Task brief
Although the records contain pictures, only their text should be repeated, exactly as it stands.
---- Data for analysis
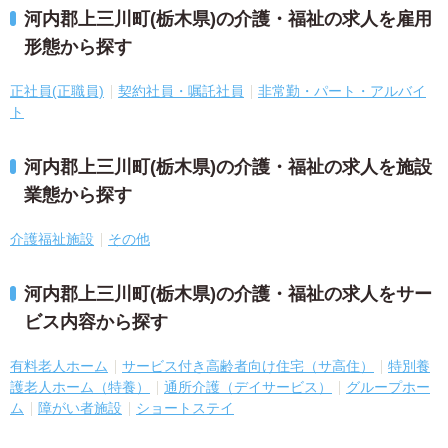
河内郡上三川町(栃木県)の介護・福祉の求人を雇用
形態から探す
正社員(正職員)
契約社員・嘱託社員
非常勤・パート・アルバイ
ト
河内郡上三川町(栃木県)の介護・福祉の求人を施設
業態から探す
介護福祉施設
その他
河内郡上三川町(栃木県)の介護・福祉の求人をサー
ビス内容から探す
有料老人ホーム
サービス付き高齢者向け住宅（サ高住）
特別養
護老人ホーム（特養）
通所介護（デイサービス）
グループホー
ム
障がい者施設
ショートステイ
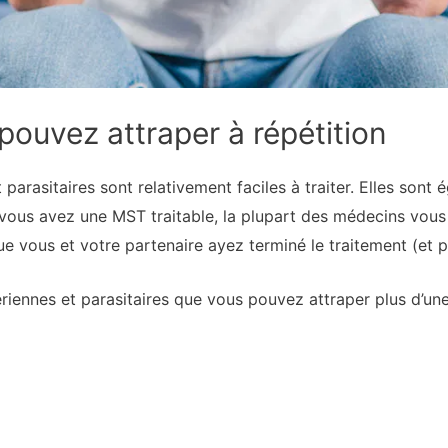
ouvez attraper à répétition
arasitaires sont relativement faciles à traiter. Elles sont 
e vous avez une MST traitable, la plupart des médecins vo
ue vous et votre partenaire ayez terminé le traitement (et 
ennes et parasitaires que vous pouvez attraper plus d’une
--------
Exercise solution
河内郡上三川町(栃木県)の介護・福祉の求人を雇用
形態から探す
正社員(正職員)
契約社員・嘱託社員
非常勤・パート・アルバイ
ト
河内郡上三川町(栃木県)の介護・福祉の求人を施設
業態から探す
介護福祉施設
その他
河内郡上三川町(栃木県)の介護・福祉の求人をサー
ビス内容から探す
有料老人ホーム
サービス付き高齢者向け住宅（サ高住）
特別養
護老人ホーム（特養）
通所介護（デイサービス）
グループホー
ム
障がい者施設
ショートステイ
ouvez attraper à répétition
arasitaires sont relativement faciles à traiter. Elles sont 
e vous avez une MST traitable, la plupart des médecins vo
ue vous et votre partenaire ayez terminé le traitement (et 
ennes et parasitaires que vous pouvez attraper plus d’une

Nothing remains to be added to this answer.